=== Source data ===
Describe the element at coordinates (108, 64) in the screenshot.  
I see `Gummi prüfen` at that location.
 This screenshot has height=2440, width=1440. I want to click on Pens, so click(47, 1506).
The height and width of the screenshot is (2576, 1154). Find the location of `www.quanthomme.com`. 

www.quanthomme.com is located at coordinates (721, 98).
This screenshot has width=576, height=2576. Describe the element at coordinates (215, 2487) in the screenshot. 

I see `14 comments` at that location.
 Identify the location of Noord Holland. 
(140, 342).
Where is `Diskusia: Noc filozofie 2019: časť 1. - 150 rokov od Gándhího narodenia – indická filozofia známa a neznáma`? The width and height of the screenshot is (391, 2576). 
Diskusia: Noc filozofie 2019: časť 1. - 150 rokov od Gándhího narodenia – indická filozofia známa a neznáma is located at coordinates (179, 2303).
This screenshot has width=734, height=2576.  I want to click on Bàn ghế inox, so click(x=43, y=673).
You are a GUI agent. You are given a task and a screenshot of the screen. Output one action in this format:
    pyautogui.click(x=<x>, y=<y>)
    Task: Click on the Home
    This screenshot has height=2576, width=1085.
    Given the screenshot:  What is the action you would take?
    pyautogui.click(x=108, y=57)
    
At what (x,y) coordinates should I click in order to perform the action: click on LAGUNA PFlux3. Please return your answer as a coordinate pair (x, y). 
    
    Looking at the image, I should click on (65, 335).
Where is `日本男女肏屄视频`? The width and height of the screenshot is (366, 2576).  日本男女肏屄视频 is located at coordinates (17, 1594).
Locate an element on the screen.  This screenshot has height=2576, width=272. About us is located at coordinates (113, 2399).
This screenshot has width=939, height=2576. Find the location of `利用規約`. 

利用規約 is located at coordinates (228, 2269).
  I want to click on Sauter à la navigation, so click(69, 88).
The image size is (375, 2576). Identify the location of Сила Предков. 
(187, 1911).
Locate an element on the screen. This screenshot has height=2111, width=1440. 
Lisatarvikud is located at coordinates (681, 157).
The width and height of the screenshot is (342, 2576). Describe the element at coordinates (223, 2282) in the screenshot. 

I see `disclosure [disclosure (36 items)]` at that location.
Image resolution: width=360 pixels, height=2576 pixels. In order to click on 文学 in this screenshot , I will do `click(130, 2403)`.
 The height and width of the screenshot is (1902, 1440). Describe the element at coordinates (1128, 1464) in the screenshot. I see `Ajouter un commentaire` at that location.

=== Work instruction ===
This exercise requires an exact copy of all the records.

=== Your response ===
Describe the element at coordinates (108, 64) in the screenshot.  
I see `Gummi prüfen` at that location.
 This screenshot has height=2440, width=1440. I want to click on Pens, so click(47, 1506).
The height and width of the screenshot is (2576, 1154). Find the location of `www.quanthomme.com`. 

www.quanthomme.com is located at coordinates (721, 98).
This screenshot has width=576, height=2576. Describe the element at coordinates (215, 2487) in the screenshot. 

I see `14 comments` at that location.
 Identify the location of Noord Holland. 
(140, 342).
Where is `Diskusia: Noc filozofie 2019: časť 1. - 150 rokov od Gándhího narodenia – indická filozofia známa a neznáma`? The width and height of the screenshot is (391, 2576). 
Diskusia: Noc filozofie 2019: časť 1. - 150 rokov od Gándhího narodenia – indická filozofia známa a neznáma is located at coordinates (179, 2303).
This screenshot has width=734, height=2576.  I want to click on Bàn ghế inox, so click(x=43, y=673).
You are a GUI agent. You are given a task and a screenshot of the screen. Output one action in this format:
    pyautogui.click(x=<x>, y=<y>)
    Task: Click on the Home
    This screenshot has height=2576, width=1085.
    Given the screenshot:  What is the action you would take?
    pyautogui.click(x=108, y=57)
    
At what (x,y) coordinates should I click in order to perform the action: click on LAGUNA PFlux3. Please return your answer as a coordinate pair (x, y). 
    
    Looking at the image, I should click on (65, 335).
Where is `日本男女肏屄视频`? The width and height of the screenshot is (366, 2576).  日本男女肏屄视频 is located at coordinates (17, 1594).
Locate an element on the screen.  This screenshot has height=2576, width=272. About us is located at coordinates (113, 2399).
This screenshot has width=939, height=2576. Find the location of `利用規約`. 

利用規約 is located at coordinates (228, 2269).
  I want to click on Sauter à la navigation, so click(69, 88).
The image size is (375, 2576). Identify the location of Сила Предков. 
(187, 1911).
Locate an element on the screen. This screenshot has height=2111, width=1440. 
Lisatarvikud is located at coordinates (681, 157).
The width and height of the screenshot is (342, 2576). Describe the element at coordinates (223, 2282) in the screenshot. 

I see `disclosure [disclosure (36 items)]` at that location.
Image resolution: width=360 pixels, height=2576 pixels. In order to click on 文学 in this screenshot , I will do `click(130, 2403)`.
 The height and width of the screenshot is (1902, 1440). Describe the element at coordinates (1128, 1464) in the screenshot. I see `Ajouter un commentaire` at that location.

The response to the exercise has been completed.